Socialite Anna Shay Asks $16 Million for Landmark Sunset Boulevard Mansion With Mob Ties

Real Estate

“It was a great big elephant of a place, the kind crazy movie people built in the crazy 20s,” William Holden as Joe Gillis narrates In the 1950 epic “Sunset Boulevard.”

Gillis wasn’t talking about this particular mansion, but he may as well have been. Originally built in 1926, the rambling Spanish Revival compound sits on a high knoll right atop the best section of Sunset Boulevard in prime Beverly Hills, lording over the peasants passing by far below. The nearly 9,000-square-foot house is chock-full of a treasure trove’s worth of original details — mosaic tilework, an irreplaceable front door, hand-stenciled ceilings. The foyer alone must be seen to be believed, and each room gives new meaning to the “if these walls could talk,” cliché.

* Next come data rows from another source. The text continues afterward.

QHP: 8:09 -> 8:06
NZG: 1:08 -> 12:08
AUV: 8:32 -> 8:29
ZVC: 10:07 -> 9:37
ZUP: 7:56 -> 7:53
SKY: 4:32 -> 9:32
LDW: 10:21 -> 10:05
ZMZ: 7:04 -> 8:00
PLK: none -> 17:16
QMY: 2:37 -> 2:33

Still, despite what the house would have you believe, the place has been dragged — kicking and screaming, no doubt — into the modern era. Out front, parked under the arched porte-cochère, there’s a white Lamborghini. That belongs to Anna Shay, owner of the mansion and an heiress to a fortune worth many hundreds of millions of dollars. Shay bought the house nine years ago, in slower economic times, for $9.4 million and is now ready to explore new realty ventures, listing the Sunset Boulevard property with a hefty but perhaps not unreasonable $16 million pricetag.

Whoever buys the estate will inherit a century’s worth of memories and Old Hollywood drama — urban legend says Shirley Temple lived in the house during 1936, when she was eight years old. Years later, during the 1940s and ’50s, the place was owned by Italian mobster Tony Milano, the Cleveland and L.A.-based mafia boss who controlled a vast network of nefarious business activity hidden behind the veneer of a respectable food production enterprise. Allegedly, of course.

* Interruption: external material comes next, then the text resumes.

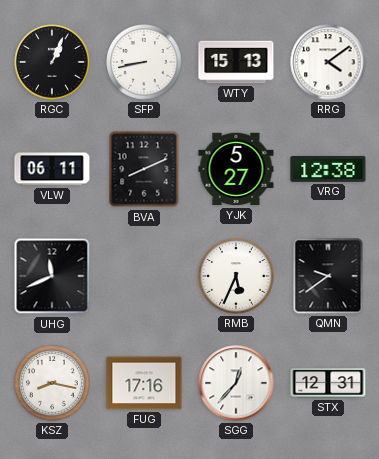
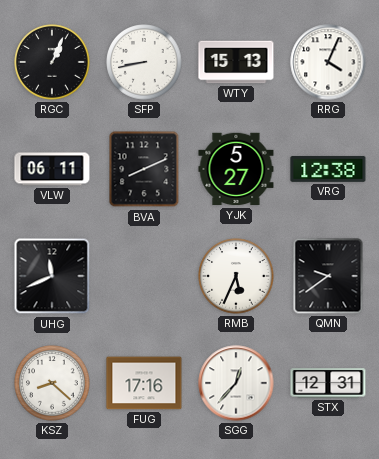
RRG: 4:09 -> 4:04
KSZ: 8:17 -> 8:22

Shay herself has elected to keep most of the mansion’s original features intact, though there are modern touches here and there — a white farmhouse-style sink and commercial-grade stainless appliances in the massive kitchen, new electronic driveway gates, and a sophisticated security system with cameras and other assorted surveillance technology.

The sprawling 1.14-acre property additionally contains park-like grounds with mature palm tres, rolling lawns, fountains original to the property, a four-car garage, substantial motorcourt, a paddle tennis court, swimming pool, and separate guest quarters. And in the main mansion’s basement is a so-called vault — also original to the property — where Shay’s only child Kenny Kemp, a self-described “passionate stoner,” stores his million-dollar collection of designer bongs. Call it the dank cellar, if you will.

As the only daughter of the late billionaire entrepreneur Edward Shay and his Japanese-American wife Ai-San, Shay was born into vast wealth. Her father founded Pacific Architects and Engineers (PAE), the contractor of defense services that specialized, at least partially, in top-secret work for the United Nations and U.S. government. In 2006, Anna Shay and her younger brother Allen sold PAE to Lockheed Martin in an all-cash, $1.2 billion deal.

Last year, Shay paid Dr. Phil’s son Jordan McGraw $5 million for a wildly decorated but smaller and more manageable mansion tucked into the mountains above Beverly Hills, so it’s not surprising that her iconic Sunset Boulevard home is now finally ready for its close-up, as Norma Desmond would say.

Stephen Sigoloff of Compass holds the listing.